ACTIVITY
Using the material below, return exactly the lines between the one holding "検索 (1097, 93)" and the one holding "2078 HOTFIX (148, 487)", inclusive, and no others.

Segment Start: RECORDS SHOWN

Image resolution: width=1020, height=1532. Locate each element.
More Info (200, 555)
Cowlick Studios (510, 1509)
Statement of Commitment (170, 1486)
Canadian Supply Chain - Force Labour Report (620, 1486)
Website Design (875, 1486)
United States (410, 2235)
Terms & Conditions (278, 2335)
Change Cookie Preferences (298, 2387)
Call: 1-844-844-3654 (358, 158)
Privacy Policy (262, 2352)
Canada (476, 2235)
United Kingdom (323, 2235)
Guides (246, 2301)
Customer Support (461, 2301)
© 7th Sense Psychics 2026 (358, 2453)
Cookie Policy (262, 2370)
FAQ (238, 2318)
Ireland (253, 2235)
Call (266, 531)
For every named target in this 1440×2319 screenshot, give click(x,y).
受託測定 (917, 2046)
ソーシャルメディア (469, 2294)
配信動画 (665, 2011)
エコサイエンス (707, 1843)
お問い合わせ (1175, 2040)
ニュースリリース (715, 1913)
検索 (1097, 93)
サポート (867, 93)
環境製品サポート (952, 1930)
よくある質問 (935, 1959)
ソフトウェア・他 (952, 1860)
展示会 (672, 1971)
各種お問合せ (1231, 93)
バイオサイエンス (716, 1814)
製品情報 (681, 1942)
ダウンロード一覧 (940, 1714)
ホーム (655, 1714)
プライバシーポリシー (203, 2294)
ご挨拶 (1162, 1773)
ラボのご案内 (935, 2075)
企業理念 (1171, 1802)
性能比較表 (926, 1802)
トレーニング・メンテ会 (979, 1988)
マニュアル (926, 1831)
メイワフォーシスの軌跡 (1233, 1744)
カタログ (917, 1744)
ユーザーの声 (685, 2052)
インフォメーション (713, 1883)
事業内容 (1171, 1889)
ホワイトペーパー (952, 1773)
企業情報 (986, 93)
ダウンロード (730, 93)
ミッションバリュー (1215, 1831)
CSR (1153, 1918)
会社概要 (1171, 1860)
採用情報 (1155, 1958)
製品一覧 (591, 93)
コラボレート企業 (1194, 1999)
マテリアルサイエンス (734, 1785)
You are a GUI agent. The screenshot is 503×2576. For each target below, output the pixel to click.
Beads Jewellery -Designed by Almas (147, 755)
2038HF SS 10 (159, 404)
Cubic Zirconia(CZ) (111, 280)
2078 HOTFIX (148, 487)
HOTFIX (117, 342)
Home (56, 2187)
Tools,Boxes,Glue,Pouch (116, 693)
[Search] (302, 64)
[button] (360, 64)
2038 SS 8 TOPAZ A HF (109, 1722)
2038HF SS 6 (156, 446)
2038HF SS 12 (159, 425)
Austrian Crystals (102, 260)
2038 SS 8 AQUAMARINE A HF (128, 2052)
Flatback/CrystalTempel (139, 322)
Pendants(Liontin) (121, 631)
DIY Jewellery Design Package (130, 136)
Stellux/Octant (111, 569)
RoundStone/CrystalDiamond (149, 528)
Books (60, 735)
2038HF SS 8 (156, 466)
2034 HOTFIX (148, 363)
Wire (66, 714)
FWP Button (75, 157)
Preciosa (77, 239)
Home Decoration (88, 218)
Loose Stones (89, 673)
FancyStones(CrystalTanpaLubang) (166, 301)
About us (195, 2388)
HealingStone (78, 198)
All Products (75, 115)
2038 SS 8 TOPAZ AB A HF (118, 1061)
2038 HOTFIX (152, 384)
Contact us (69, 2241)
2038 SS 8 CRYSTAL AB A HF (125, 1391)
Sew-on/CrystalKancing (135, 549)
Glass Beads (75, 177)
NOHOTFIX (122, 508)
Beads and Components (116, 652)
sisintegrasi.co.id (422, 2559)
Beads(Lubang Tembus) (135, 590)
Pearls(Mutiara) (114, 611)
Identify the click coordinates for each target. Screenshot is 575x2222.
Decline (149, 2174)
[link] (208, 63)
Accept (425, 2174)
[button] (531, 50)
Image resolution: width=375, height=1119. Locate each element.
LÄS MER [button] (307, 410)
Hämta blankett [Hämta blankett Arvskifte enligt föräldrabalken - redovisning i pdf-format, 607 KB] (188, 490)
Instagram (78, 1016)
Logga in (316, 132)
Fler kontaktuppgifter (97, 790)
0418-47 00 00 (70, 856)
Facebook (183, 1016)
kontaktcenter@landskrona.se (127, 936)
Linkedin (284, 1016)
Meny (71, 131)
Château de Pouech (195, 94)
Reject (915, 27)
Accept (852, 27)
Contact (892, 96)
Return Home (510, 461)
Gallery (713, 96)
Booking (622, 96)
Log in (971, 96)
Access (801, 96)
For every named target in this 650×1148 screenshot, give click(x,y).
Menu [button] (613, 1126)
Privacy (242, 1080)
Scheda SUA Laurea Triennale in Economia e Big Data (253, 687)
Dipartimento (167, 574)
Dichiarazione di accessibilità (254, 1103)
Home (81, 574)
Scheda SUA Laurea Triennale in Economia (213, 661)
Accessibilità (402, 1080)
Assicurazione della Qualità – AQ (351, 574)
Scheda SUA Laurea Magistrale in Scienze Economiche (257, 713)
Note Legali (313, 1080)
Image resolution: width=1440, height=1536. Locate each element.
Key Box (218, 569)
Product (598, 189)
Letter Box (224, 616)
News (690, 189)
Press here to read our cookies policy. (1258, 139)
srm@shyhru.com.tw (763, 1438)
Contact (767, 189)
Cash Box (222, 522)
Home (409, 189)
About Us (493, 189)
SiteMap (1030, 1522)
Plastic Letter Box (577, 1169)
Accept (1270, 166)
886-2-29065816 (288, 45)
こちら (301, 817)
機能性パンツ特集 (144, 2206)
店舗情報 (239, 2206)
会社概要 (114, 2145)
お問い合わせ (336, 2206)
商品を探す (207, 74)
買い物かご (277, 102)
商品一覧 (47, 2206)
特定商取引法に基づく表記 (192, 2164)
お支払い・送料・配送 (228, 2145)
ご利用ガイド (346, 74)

Segment End: RECORDS SHOWN

ANSWER SPACE
検索 (1097, 93)
サポート (867, 93)
環境製品サポート (952, 1930)
よくある質問 (935, 1959)
ソフトウェア・他 (952, 1860)
展示会 (672, 1971)
各種お問合せ (1231, 93)
バイオサイエンス (716, 1814)
製品情報 (681, 1942)
ダウンロード一覧 (940, 1714)
ホーム (655, 1714)
プライバシーポリシー (203, 2294)
ご挨拶 (1162, 1773)
ラボのご案内 (935, 2075)
企業理念 (1171, 1802)
性能比較表 (926, 1802)
トレーニング・メンテ会 (979, 1988)
マニュアル (926, 1831)
メイワフォーシスの軌跡 (1233, 1744)
カタログ (917, 1744)
ユーザーの声 (685, 2052)
インフォメーション (713, 1883)
事業内容 (1171, 1889)
ホワイトペーパー (952, 1773)
企業情報 (986, 93)
ダウンロード (730, 93)
ミッションバリュー (1215, 1831)
CSR (1153, 1918)
会社概要 (1171, 1860)
採用情報 (1155, 1958)
製品一覧 (591, 93)
コラボレート企業 (1194, 1999)
マテリアルサイエンス (734, 1785)
You are a GUI agent. The screenshot is 503×2576. For each target below, output the pixel to click.
Beads Jewellery -Designed by Almas (147, 755)
2038HF SS 10 (159, 404)
Cubic Zirconia(CZ) (111, 280)
2078 HOTFIX (148, 487)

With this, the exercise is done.